Keywords: thyroid malignancy, artificial intelligence, smart thyroid ultrasound software, ultrasound screening, diffuse or focal thyroid pathology

This project has three stages. The first step was the development of a smart computerized diagnostic algorithm used to stratify the risk in thyroid pathology, Ultrasound-based. It set the optimum time to achieve a thyroid biopsy (FNAB). We have used the latest international classifications (two-international-scores: EU-TIRADS/ACR_TIRADS), besides a scoring made by us, correlated with the pathological-results. The second stage included a Targeted Thyroid Screening in a population with high-risk, statistically significant. Finally, we are launching a cross border interdisciplinary multicenter US Screening.

Research questions:
How can we early diagnose thyroid malignancies at the high-risk population in primary healthcare by using new medical technology and artificial intelligence?

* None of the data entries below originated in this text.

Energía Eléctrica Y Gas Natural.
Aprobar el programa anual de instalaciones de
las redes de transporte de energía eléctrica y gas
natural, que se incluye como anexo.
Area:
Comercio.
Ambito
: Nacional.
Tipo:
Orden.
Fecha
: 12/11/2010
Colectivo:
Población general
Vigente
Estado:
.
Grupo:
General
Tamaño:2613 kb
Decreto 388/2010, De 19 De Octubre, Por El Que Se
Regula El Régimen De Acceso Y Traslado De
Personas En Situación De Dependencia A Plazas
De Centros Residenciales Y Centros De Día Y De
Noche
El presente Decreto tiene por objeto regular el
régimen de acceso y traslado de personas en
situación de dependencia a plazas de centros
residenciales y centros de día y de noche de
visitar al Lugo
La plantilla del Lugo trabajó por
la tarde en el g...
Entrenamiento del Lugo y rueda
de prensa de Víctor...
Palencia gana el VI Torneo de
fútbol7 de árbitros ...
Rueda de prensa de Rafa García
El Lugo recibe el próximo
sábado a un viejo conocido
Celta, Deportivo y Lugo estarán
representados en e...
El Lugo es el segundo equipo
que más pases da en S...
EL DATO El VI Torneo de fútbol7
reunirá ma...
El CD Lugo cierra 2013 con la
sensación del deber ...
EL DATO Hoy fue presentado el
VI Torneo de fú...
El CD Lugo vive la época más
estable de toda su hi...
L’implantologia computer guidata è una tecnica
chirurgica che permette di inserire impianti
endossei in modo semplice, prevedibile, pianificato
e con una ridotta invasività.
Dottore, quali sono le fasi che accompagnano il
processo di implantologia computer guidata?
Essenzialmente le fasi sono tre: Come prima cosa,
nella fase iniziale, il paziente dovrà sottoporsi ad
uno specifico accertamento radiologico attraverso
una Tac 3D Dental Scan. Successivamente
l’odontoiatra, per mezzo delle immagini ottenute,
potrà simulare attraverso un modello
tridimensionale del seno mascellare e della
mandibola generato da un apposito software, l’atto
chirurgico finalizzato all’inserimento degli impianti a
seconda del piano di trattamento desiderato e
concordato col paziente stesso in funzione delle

We report a targeted thyroid screening performed on 4386 - apparently healthy - adults with oncological risk factors+, aged over 20 years, followed for five years. We used the TIRADS classification by Russ modified and Strain Elastography, with both the elastographic scores by Rago and semiquantitative Strain Ratio (SR), for standardization and to establish if fine needle aspiration biopsy (FNAB) should be performed. The positive patients with focal thyroid lesions founded at this screening by family doctors were validated by endocrinologists through ultrasonography, FNAC, and histopathological or cytological examination. We designed an Ultrasound Scoring System (USS) for predicting malignancy and a diagnostic algorithm software. All patients were stored and counted into a Smart Thyroid Ultrasound Software. Finally, we compared ultrasound scores designed by us, with the histological results as Gold Standard method.

In this study they were found: 861 patients with thyroid diffuse disease and 696 with focal lesions. Prevalence of thyroid pathology was: 38.99% (95% CI:37.54% to 40.45%) with screening sensitivity: 96.49% specificity: 96.52% and a high accuracy of 96.51%, PPV:94.66%, NPV:97.73%, statistically significant, p<0.01. The ROC analysis of our US methods confirmed a higher level of diagnostic accuracy of Strain Elastography, p<0.001, AUC=0,995, 95% CI:0,97 to 1. Our cut-off-value of SR was: 2.5.

Performing Doppler Triplex Ultrasound Screening together with Strain Elastography, had the best accuracy for the analysis of the vascular network and the tumor stiffness, for differentiating 'benign versus malignant' of the thyroid tumors and for diagnosis of the diffuse thyroid diseases by family physicians with uses of the artificial intelligence as a support tool for the risk stratification.

Points for discussion:
How can we improve the early diagnosis of thyroid malignancies in the context of increasing their prevalence in industrialized countries?

Is it possible to perform thyroid ultrasound in a multidisciplinary screening team by family doctors specially trained in this regard?

How can artificial intelligence help us with ultrasonography technology as a diagnostic method in the practice of family doctors?